Studies of the biological effectiveness of "Symbiont" on a cucumber (grade Nezhensky). The most effective was the soaking of seeds in the plant growth regulator with a consumption rate of 1 ml / kg, a working solution consumption rate of 2 l / kg, a soaking time of 30 minutes, 2-fold spraying: 1st in the phase of formation of 1-2 leaves, 2 in the phase of formation of 4-5 leaves. The consumption rate of the drug is 1 ml / ha, the consumption rate of the working solution is 300 l / ha. The increase in the yield of cucumber was 16.7% or 1.53 kg / m ² . In field trials, the yield of cucumber increased by 33%.

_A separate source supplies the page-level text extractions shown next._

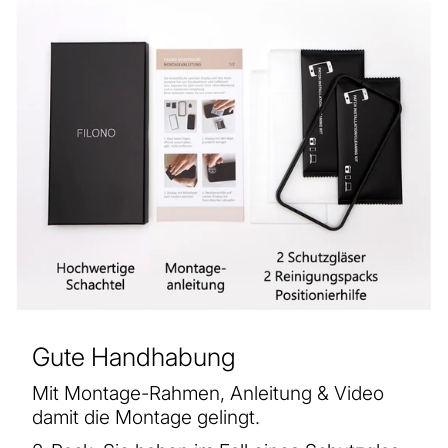
Gute Handhabung
Mit Montage-Rahmen, Anleitung & Video
damit die Montage gelingt.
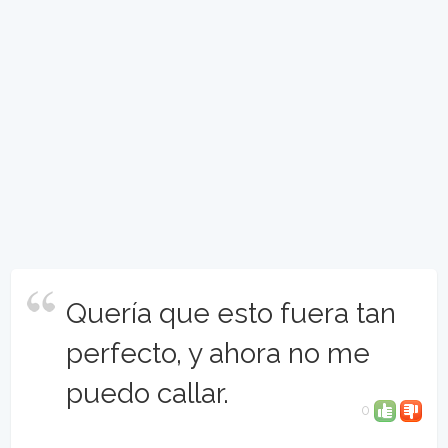
Quería que esto fuera tan
perfecto, y ahora no me
puedo callar.
0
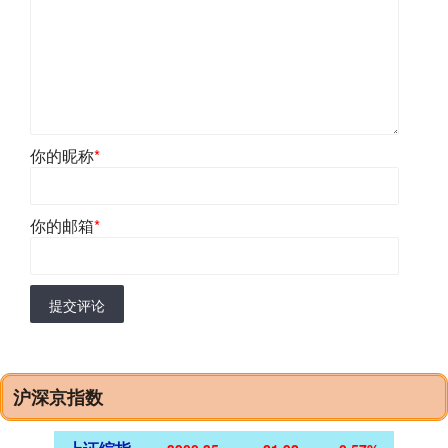
你的昵称
*
你的邮箱
*
提交评论
沪深京指数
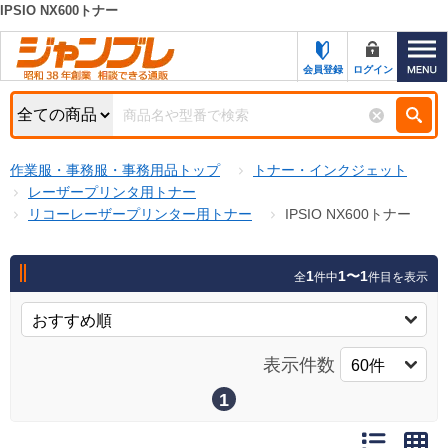
IPSIO NX600トナー
カテゴリー一覧
キーワード検索
会員登録
ログイン
お知らせ
特集・キャンペーン一覧
検索
作業服・事務服・事務用品トップ
トナー・インクジェット
初めての方へ
検索条件
レーザープリンタ用トナー
リコーレーザープリンター用トナー
IPSIO NX600トナー
お問い合わせ
商品カテゴリから選ぶ
サポート＆ヘルプ
1
1〜1
全
件中
件目を表示
商品ステータスで絞る
FAX注文用紙の印刷
キャンペーン
おすすめ
ジャンブレの特長
表示件数
NEW
売れ筋
1
新規登録キャンペーン
オリジナル
処分品
名入れ刺繍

 As a result of 2-year trials of the plant growth regulator on Bodrost pepper, the most effective regulations for the use of the growth regulator were determined: soaking the seeds for 30 minutes, the consumption of the drug 2 ml / kg, the flow rate of the working solution 2 l / kg and spraying in the flowering phase 1 ml / ha, at a rate of consumption of a working solution of 300 l / ha. Studies have shown that the use of "Symbiont" contributed to the increase in the yield of pepper - 31%, the number of pepper fruits on the plant increased, the weight of 1 fruit.

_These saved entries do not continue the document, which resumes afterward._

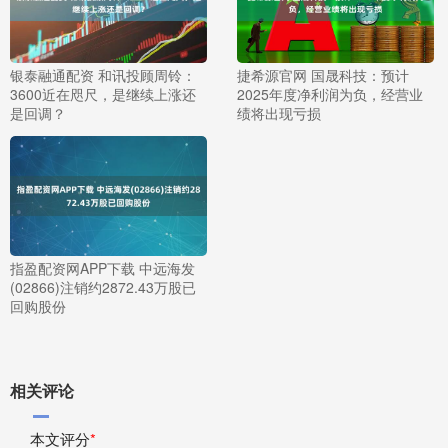
银泰融通配资 和讯投顾周铃：
捷希源官网 国晟科技：预计
3600近在咫尺，是继续上涨还
2025年度净利润为负，经营业
是回调？
绩将出现亏损
指盈配资网APP下载 中远海发
(02866)注销约2872.43万股已
回购股份
相关评论
本文评分
*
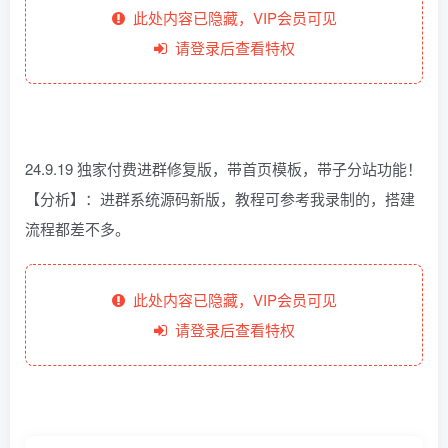
此处内容已隐藏，VIP会员可见
请登录后查看特权
24.9.19 独家付费进群修复版，带首页模板，带子分站功能！
【分析】：进群系统源码新版，教程可参考我录制的，搭建
流程都差不多。
此处内容已隐藏，VIP会员可见
请登录后查看特权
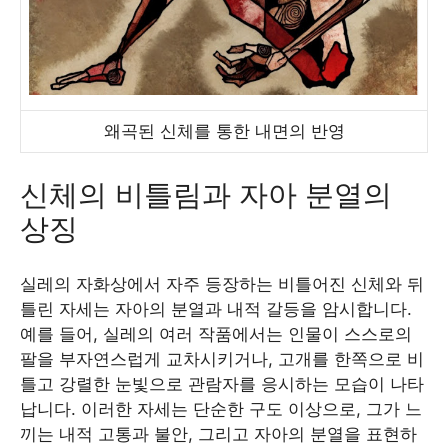
왜곡된 신체를 통한 내면의 반영
신체의 비틀림과 자아 분열의
상징
실레의 자화상에서 자주 등장하는 비틀어진 신체와 뒤
틀린 자세는 자아의 분열과 내적 갈등을 암시합니다.
예를 들어, 실레의 여러 작품에서는 인물이 스스로의
팔을 부자연스럽게 교차시키거나, 고개를 한쪽으로 비
틀고 강렬한 눈빛으로 관람자를 응시하는 모습이 나타
납니다. 이러한 자세는 단순한 구도 이상으로, 그가 느
끼는 내적 고통과 불안, 그리고 자아의 분열을 표현하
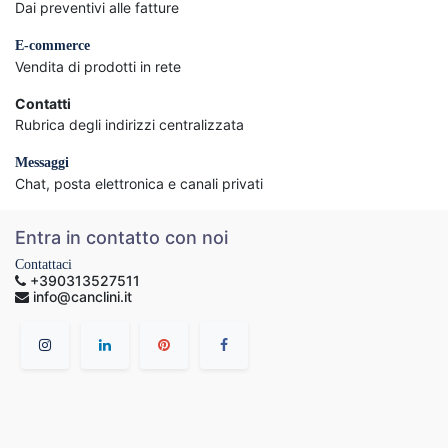
Dai preventivi alle fatture
E-commerce
Vendita di prodotti in rete
Contatti
Rubrica degli indirizzi centralizzata
Messaggi
Chat, posta elettronica e canali privati
Entra in contatto con noi
Contattaci
+390313527511
info@canclini.it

Tests carried out on Universal 3 eggplant showed that the most effective method of eggplant processing is to soak the seeds for 30 minutes in the Symbionta solution and spray the plants in the flowering phase at the above application rates. Eggplant productivity increased by 13.8-16.8% and amounted to 1.13 - 1.12 kg / m ² . More developed and healthy eggplant seedlings were obtained, the mass of 1 fruit and the amount on average per plant increased.

 The drug increases the yield of buckwheat by 9-11%, while the germination and energy of seed germination has increased, the weight of grain on average from 1 plant. Buckwheat productivity increased by 9-11%. The drug also increases the yield of sugar beets by 10-20%, the sugar content of root crops by 0.5-0.8%. The drug was tested in growing asters. The use of the regulator ensured an increase in the height of the aster plant, an increase in the number of inflorescences and their diameter,% of blossoming flowers, and a decrease in the affection of the black-legged aster seedlings.

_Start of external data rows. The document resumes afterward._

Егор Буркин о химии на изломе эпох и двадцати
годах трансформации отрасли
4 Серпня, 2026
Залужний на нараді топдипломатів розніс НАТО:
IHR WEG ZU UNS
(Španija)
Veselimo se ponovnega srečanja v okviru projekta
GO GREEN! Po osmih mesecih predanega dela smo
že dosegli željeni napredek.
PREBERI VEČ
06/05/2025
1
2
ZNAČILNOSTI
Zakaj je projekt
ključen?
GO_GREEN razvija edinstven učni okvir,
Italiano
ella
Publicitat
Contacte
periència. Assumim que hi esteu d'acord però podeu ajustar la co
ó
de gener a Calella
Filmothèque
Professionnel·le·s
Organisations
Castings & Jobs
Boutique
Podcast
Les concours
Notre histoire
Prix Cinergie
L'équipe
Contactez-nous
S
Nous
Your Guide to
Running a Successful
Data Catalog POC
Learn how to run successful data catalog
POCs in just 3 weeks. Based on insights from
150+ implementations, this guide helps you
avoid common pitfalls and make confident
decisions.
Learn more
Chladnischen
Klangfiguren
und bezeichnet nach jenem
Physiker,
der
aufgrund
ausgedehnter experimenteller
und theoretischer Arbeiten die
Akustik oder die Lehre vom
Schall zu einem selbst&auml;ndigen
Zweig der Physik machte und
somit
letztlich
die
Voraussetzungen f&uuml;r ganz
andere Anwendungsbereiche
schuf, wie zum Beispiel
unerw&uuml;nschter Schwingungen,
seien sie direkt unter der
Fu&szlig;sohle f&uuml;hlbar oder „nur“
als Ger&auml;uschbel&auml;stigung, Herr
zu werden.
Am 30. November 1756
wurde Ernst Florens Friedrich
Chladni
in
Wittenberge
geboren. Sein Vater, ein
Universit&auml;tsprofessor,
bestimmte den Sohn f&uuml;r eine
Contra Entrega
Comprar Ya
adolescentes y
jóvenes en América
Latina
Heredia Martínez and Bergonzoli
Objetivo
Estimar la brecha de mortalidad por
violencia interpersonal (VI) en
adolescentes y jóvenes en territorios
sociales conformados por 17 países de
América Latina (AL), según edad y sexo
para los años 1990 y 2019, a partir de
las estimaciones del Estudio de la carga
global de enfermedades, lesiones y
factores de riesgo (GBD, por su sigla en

 Treatment of watermelon seeds of the Ogonyok and Kherson early varieties with growth regulator at a dose of 4 ml / kg, with a working solution consumption of 2 l / kg, contributed to an increase in watermelon yield by 36-40%, yield increase was 42-80 c / ha, with control yield 105-220 kg / ha, respectively.

 From the above data it follows that the resulting preparation helps to increase crop yields and plant resistance to pathogens.

Sources of information:
1. Copyright certificate N 370932, 11/22/73, A 01 N 65/00.

 2. Copyright certificate N 921488, 04.23.82, A 01 N 65/00.

 3. Patent N 2100932, 01/10/98, A 01 N 63/00.

 4. Copyright certificate N 1824148, 06/30/93, A 01 N 65 / 00.3

Claims (4)

 1. A community of microorganisms consisting of Acremonium sp micromycete, Rhodotortula glutinis yeast, Enterobacter agglomerans bacteria and Azotobacter beijerinckii KM MSU 452 to obtain a plant growth regulator.  2. A method of obtaining a plant growth regulator, comprising cultivating a community of microorganisms with subsequent extraction of biologically active substances with alcohol from the resulting biomass, characterized in that the community according to claim 1 is used from the community of microorganisms.  3. Plant growth regulator containing an alcoholic extract of the biomass of the microorganism community, characterized in that it contains an alcoholic extract of the biomass of the microorganism community according to claim 1.  4. The plant growth regulator according to claim 3, characterized in that it contains gibberillins of at least 0.05 mg / ml, purine bases of at least 0.02 mg / ml, amino acids of at least 1 mg / ml, alcohol 48 - 54% , the dry balance of trace elements is not less than 0.25%, while arsenic and mercury are absent.